Previous investigations unveiled the pivotal role of pyrimidinergic P2Y6R signaling in promoting inflammatory responses within the vasculature. For instance, P2Y6R activation favored leukocyte diapedesis [18] and played an important role in amplifying vascular inflammatory pathways in vivo during systemic LPS challenge [14]. P2Y6R also exacerbated intestinal inflammation in non-infectious disease [27], a condition where endothelial cells may also contribute to pathology [6].

As leukocyte adhesion to endothelial cells is a prerequisite for diapedesis, we investigated in vitro the effect of endothelial P2Y6R activation on monocyte adhesion. In control endothelial cells, 100 µM UDP treatment increased monocyte adhesion, an effect that was completely blocked by the selective P2Y6R antagonist MRS2578 (added 30 min before), thereby confirming that P2Y6Rs are functional in mouse mesenteric endothelial cells. Conversely, endothelial P2Y6R activation did not enhance monocyte adhesion in cells from the infected group.

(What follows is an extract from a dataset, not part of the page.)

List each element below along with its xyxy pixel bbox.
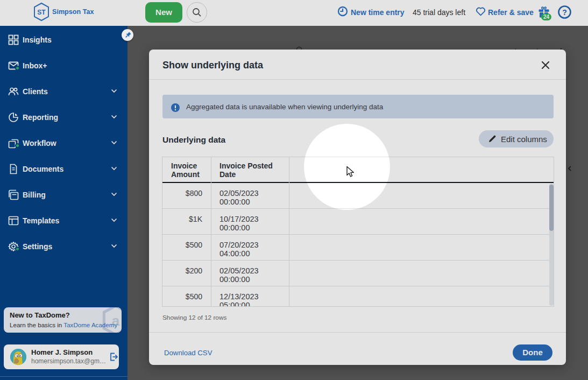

Previous data from our group demonstrated that endothelial NTPDase2 and −3 expressions, but not NTPDase1, are increased in schistosomiasis compared to control, which promoted extracellular ADP accumulation [8]. Mouse and human NTPDase2 also hydrolyze UTP efficiently to UDP, which in turn is a poor substrate for this enzyme. Moreover, mouse NTPDase3 hydrolyzes UTP with a transient formation of UDP [13]. To evaluate the role of these enzymes, we tested the effect of endothelial NTPDases inhibition with ARL67156. A short exposure (100 µM, 30 min) did not alter UDP response, while prolonged incubation (24 h) restored the P2Y6R effect in response to the agonist in the infected group. This observation is consistent with previous data showing that ARL67156 has stronger inhibitory effects in mouse NTPDases1 and 3 than in NTPDase2 [28]. We further examined whether desensitization induced by endogenous nucleotides could account for the absence of UDP responses. Endothelial cells were treated with apyrase for 24 h to remove extracellular nucleotides, followed by washing and UDP stimulation, but no alteration in leukocyte adhesion was observed. However, molecular analysis provided additional insight, as RT-qPCR and immunocytochemistry analyses revealed reduced endothelial P2Y6R gene transcription and protein expression, respectively, in the infected group compared to the control. Nevertheless, P2Y6R remained partially expressed in endothelial cells from infected animals. Thus, the P2Y6R reduced expression observed in the schistosomiasis model could not fully explain the absence of the UDP-induced effect in the functional assay. Given that P2Y6R is a cysteine-rich GPCR, we therefore explored alternative mechanisms of receptor downregulation.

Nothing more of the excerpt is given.